Question. Okay, so I was cruising youtube and came across a video showing South Bend's crossing signal. Finally a crossing signal that actually looks and works like to prototype. I went to their site, prices aren't bad, and I kinda plan on getting one for my Piko trains. 

For now, I will probably own mostly Piko unless I can get a good deal on LGB at the bay.

Now for the question. The thing that caught my eye was.. These are done in 1:26 Scale. Which I find odd. So how out of place would these look?

Thanks,

Steve


----------



## josephunh (Mar 27, 2013)

Steve,

I have one of their signal bridges and they don't look out of place at all and look great. Besides Piko and LGB are their own scales anyway and would not look out of place at all with any of South Bends items. Only thing I have had issue with is the spacing between signal bridge and club members 1:20 narrow gauge stuff where some details will hit the signal bridges.


----------



## jimtyp (Jan 2, 2008)

I have a couple of their crossing signals and they seem a bit small for my 1:20 layout.

I had some issues with the signals:

1- They don't work well with DCC. The DCC signal somehow interferes with the infrared detectors. Spoke to the owner a couple of times but he doesn't seem to want to fix this. I put in a temporary fix by wrapping aluminum foil around the detectors.

2 - I found the wires very brittle. They keep breaking off of the detectors. Again, the owner doesn't seem to want to fix the issue.

3 - If your layout is outdoors they state that you should bring in the signals after each operating session. I find this a bit of an inconvience. 

4 - The detectors are a bit touchy, sometimes they work, sometimes they don't. This may be an issue with just outdoor layouts.

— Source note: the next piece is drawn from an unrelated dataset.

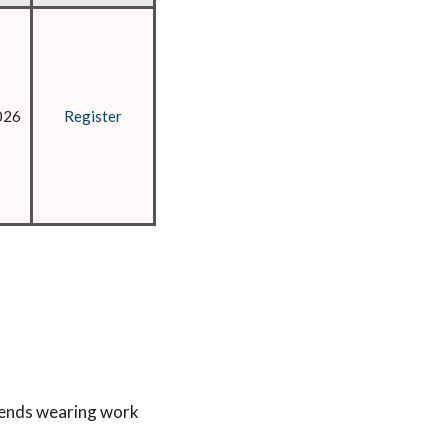
026
Register
mends wearing work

I do agree they are the best looking signals in G. 

-Jim


----------



## 2poor4Gscale (Oct 29, 2016)

*Awesome*



josephunh said:


> Steve,
> 
> I have one of their signal bridges and they don't look out of place at all and look great. Besides Piko and LGB are their own scales anyway and would not look out of place at all with any of South Bends items. Only thing I have had issue with is the spacing between signal bridge and club members 1:20 narrow gauge stuff where some details will hit the signal bridges.

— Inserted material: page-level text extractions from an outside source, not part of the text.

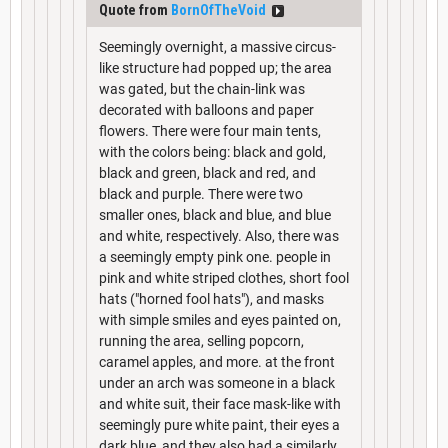
Quote from
BornOfTheVoid
Seemingly overnight, a massive circus-
like structure had popped up; the area
was gated, but the chain-link was
decorated with balloons and paper
flowers. There were four main tents,
with the colors being: black and gold,
black and green, black and red, and
black and purple. There were two
smaller ones, black and blue, and blue
and white, respectively. Also, there was
a seemingly empty pink one. people in
pink and white striped clothes, short fool
hats ("horned fool hats"), and masks
with simple smiles and eyes painted on,
running the area, selling popcorn,
caramel apples, and more. at the front
under an arch was someone in a black
and white suit, their face mask-like with
seemingly pure white paint, their eyes a
dark blue, and they also had a similarly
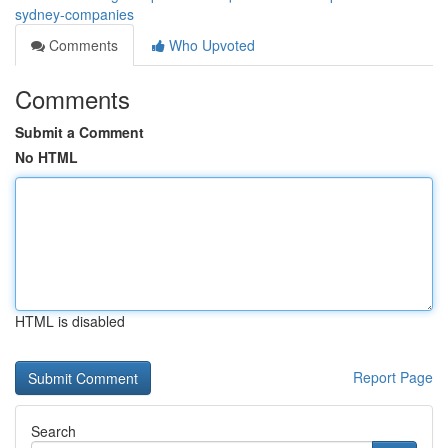
sydney-companies
Comments
Who Upvoted
Comments
Submit a Comment
No HTML
HTML is disabled
Report Page
Search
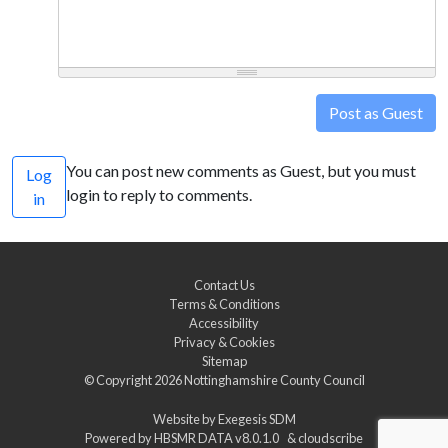
Post as Guest
You can post new comments as Guest, but you must
Log
login to reply to comments.
in
Contact Us
Terms & Conditions
Accessibility
Privacy & Cookies
Sitemap
© Copyright 2026
Nottinghamshire County Council
Website by
Exegesis SDM
Powered by
HBSMR DATA v8.0.1.0
&
cloudscribe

Thanks for the reply.. Adding a few to my list of Wants..... They look awesome! Yeah I know.. I've been searching for all kinds of stuff in G-Scale.. just can't find much anymore.. 

Steve


----------



## 2poor4Gscale (Oct 29, 2016)

*Aww*



jimtyp said:


> I have a couple of their crossing signals and they seem a bit small for my 1:20 layout.
> 
> I had some issues with the signals:
> 
> ...


Thanks for the reply Jim!

The only thing I think that may bother me is the #1. When I get my first Piko set... it will be Digital, and I plan on getting at least 2 more digital engines from Piko. So, I'll be DCC. The foil does the trick???

Thanks.

Steve


----------



## up9018 (Jan 4, 2008)

I bought a semaphore from them for my depot. Yes the 1:26 struck me as odd too, but i figured they were probably trying to find a happy medium between 1:29 and 1:22.5. So it is small for my 1:20.3, but then being NG it doesn't look like it will be to bad. They are very nice signals, but the suggest bringing them in or covering them if you leave them outside.

Chris


----------



## 2poor4Gscale (Oct 29, 2016)

*Ug another question*



up9018 said:


> I bought a semaphore from them for my depot. Yes the 1:26 struck me as odd too, but i figured they were probably trying to find a happy medium between 1:29 and 1:22.5. So it is small for my 1:20.3, but then being NG it doesn't look like it will be to bad. They are very nice signals, but the suggest bringing them in or covering them if you leave them outside.
> 
> Chris


Chris, how's it working out for you?? I'm looking at the crossings right now, but may get a few of their block signals as well. You do DC?

Thanks,

Steve


----------



## jimtyp (Jan 2, 2008)

Yes, the foil did the trick.


----------



## 2poor4Gscale (Oct 29, 2016)

*Thanks*



jimtyp said:


> Yes, the foil did the trick.


Thanks Jim.. When I get these, I'll have to keep it in mind, to just wrap them up in foil.

Steve


----------



## jimtyp (Jan 2, 2008)

You can try without the foil first. When I spoke to the owner, Jim, he said some DCC systems it works and others not.


----------



## 2poor4Gscale (Oct 29, 2016)

**



jimtyp said:


> You can try without the foil first. When I spoke to the owner, Jim, he said some DCC systems it works and others not.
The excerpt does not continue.